Theresa May might be about to invoke Article 50, but for better or worse we’ve known it for months. Nicola Sturgeon met with the Prime Minister as May’s whistle-stop tour of the United Kingdom reached Scotland, but with Brexit underway Scottish independence seems inevitable, so let the ladies do their talking and who are we to fuss?

Aren’t we all a little bored when it comes to serious politics? Don’t we need someone to lighten the load, even if it means lowering the tone? Of course when it seems like the tone cannot possibly get any lower, the Daily Mail is always there to lend a helping hand. But who expected its editor, Paul Dacre the Middle Englander, to use his hands in such a manner by pulling firmly down his shorts?

Can you believe that Paul Dacre showed the world his anus? On an otherwise mundane stroll to his local corner shop? With his finger on the pulse and a propensity for selling copy, now that he has embraced nudity can this man possibly be stopped?

Dacre stepped out into the sunny morn wearing figure-hugging lycra, flaunting his posterior as only he knows how.

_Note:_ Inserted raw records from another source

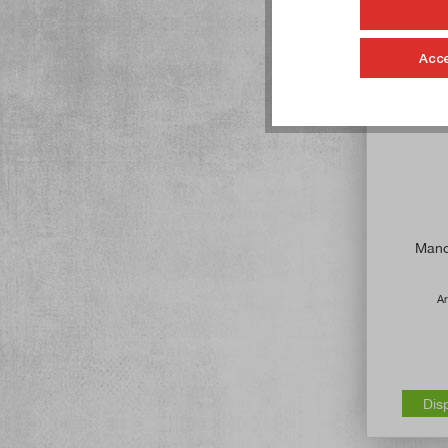
Acce
Mandr
Ar
Dis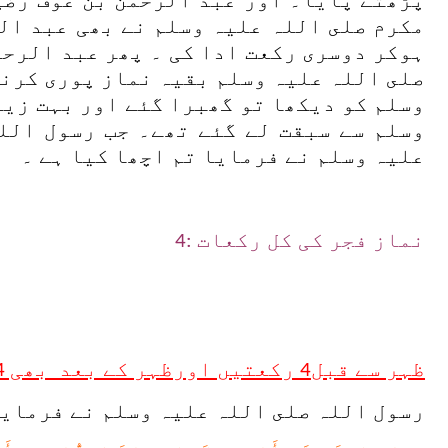
پڑھتے پایا۔ اور عبد الرحمن بن عوف رضی
مکرم صلى اللہ علیہ وسلم نے بھی عبد ال
ہوکر دوسری رکعت ادا کی ۔ پھر عبد الرحم
صلى اللہ علیہ وسلم بقیہ نماز پوری کرنے
وسلم کو دیکھا تو گھبرا گئے اور بہت زیا
وسلم سے سبقت لے گئے تھے۔ جب رسول اللہ
علیہ وسلم نے فرمایا تم اچھا کیا ہے ۔
نماز فجر کی کل رکعات :4
ظہر سے قبل4 رکعتیں اورظہر کے بعد بھی 4 رکعتیں
رسول اللہ صلى اللہ علیہ وسلم نے فرمایا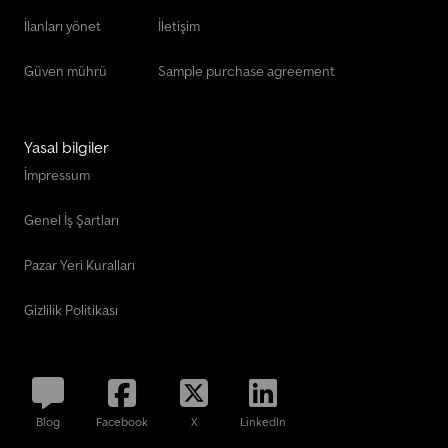
İlanları yönet
İletişim
Güven mührü
Sample purchase agreement
Yasal bilgiler
İmpressum
Genel İş Şartları
Pazar Yeri Kuralları
Gizlilik Politikası
Blog
Facebook
X
LinkedIn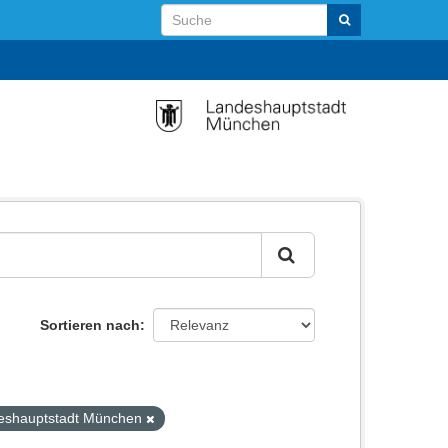
Sortieren nach
ndeshauptstadt München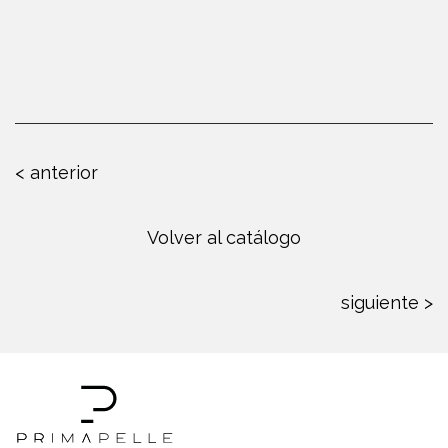
< anterior
Volver al catálogo
siguiente >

Of course over the top of his shorts he wore brown slacks and a brown jacket, and brown shoes, and his hands were brown, for he had been busy planting shrubs. But through the flannel of his trousers he showed the world his shapely calves.

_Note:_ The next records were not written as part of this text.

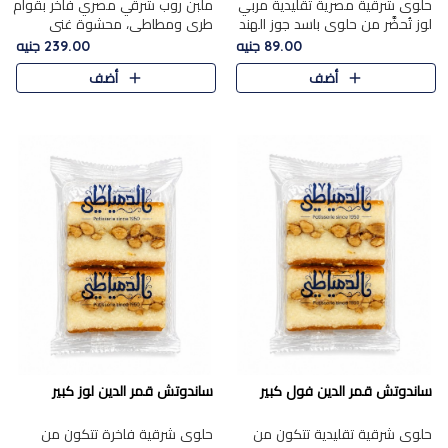
حلوى شرقية مصرية تقليدية مربي
ملبن روب شرقي مصري فاخر بقوام
لوز تُحضَّر من حلوى باسد جوز الهند
طري ومطاطي، محشوة غني
بقوام طري ومذاق غني، وتُزين
بسخاء بقطع عين الجمل واللوز
89.00 جنيه
239.00 جنيه
وتغطاه بقطع اللوز الفاخر التي
الفاخر التي تضيف قرمشة مميزة
أضف
أضف
تضيف لمسة مميزة م..
ومرضية ونكهة ناتي غنية في كل
قض..
ساندوتش قمر الدين فول كبير
ساندوتش قمر الدين لوز كبير
حلوى شرقية تقليدية تتكون من
حلوى شرقية فاخرة تتكون من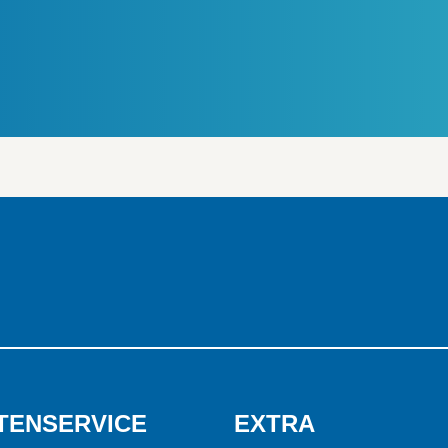
TENSERVICE
EXTRA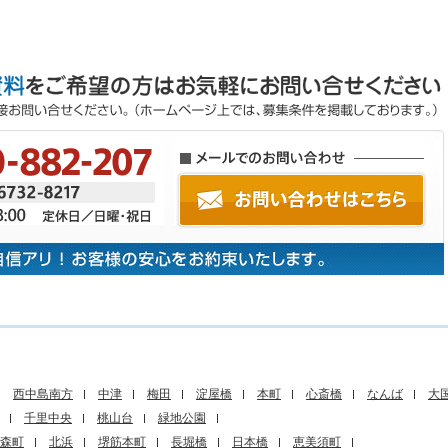
西中島南方
中津
梅田
淀屋橋
本町
心斎橋
なんば
大
千里中央
桃山台
緑地公園
森町
北浜
堺筋本町
長堀橋
日本橋
恵美須町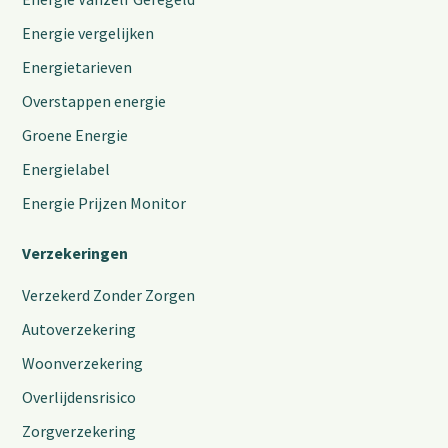
Energie vergelijken
Energietarieven
Overstappen energie
Groene Energie
Energielabel
Energie Prijzen Monitor
Verzekeringen
Verzekerd Zonder Zorgen
Autoverzekering
Woonverzekering
Overlijdensrisico
Zorgverzekering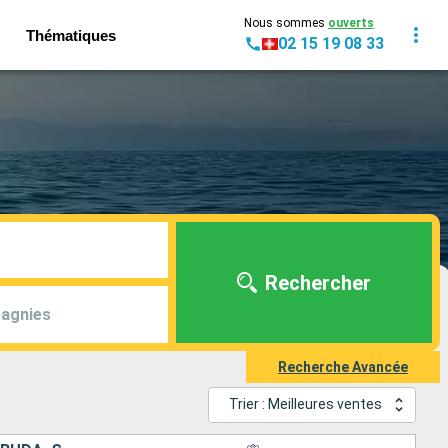
Nous sommes
ouverts
Thématiques
02 15 19 08 33
Rechercher
agnies
Recherche Avancée
Trier : Meilleures ventes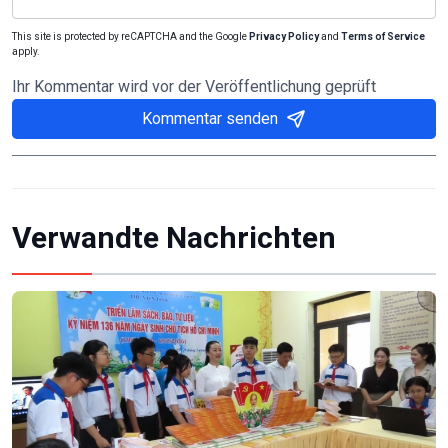
This site is protected by reCAPTCHA and the Google
Privacy Policy
and
Terms of Service
apply.
Ihr Kommentar wird vor der Veröffentlichung geprüft
Kommentar senden
Verwandte Nachrichten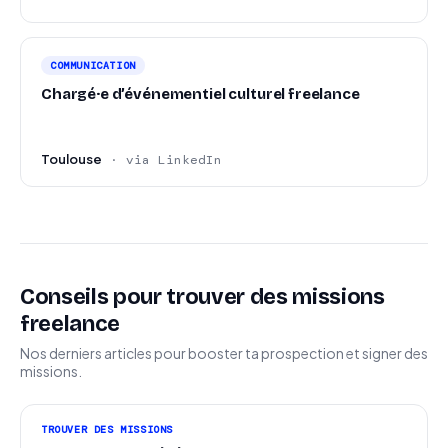
COMMUNICATION
Chargé·e d’événementiel culturel freelance
Toulouse
· via LinkedIn
Conseils pour trouver des missions
freelance
Nos derniers articles pour booster ta prospection et signer des
missions.
TROUVER DES MISSIONS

And more eager than ever to fly in the face of political and all other sorts of correctness, as the paparazzi clamoured he soon whipped off his shorts. What Dacre did next this author blushes to mention, for tearing down his Union Jack undies he rent asunder the cheeks of his bum!

The European Union, liberal intellectuals, metropolitans, inhabitants of the female form – shedding these malign influences this usually reticent man was only having a little fun. But fearing melanoma, Dacre soon covered up from the sun. Is there anything he won’t do for the viewing pleasure of his devoted readers?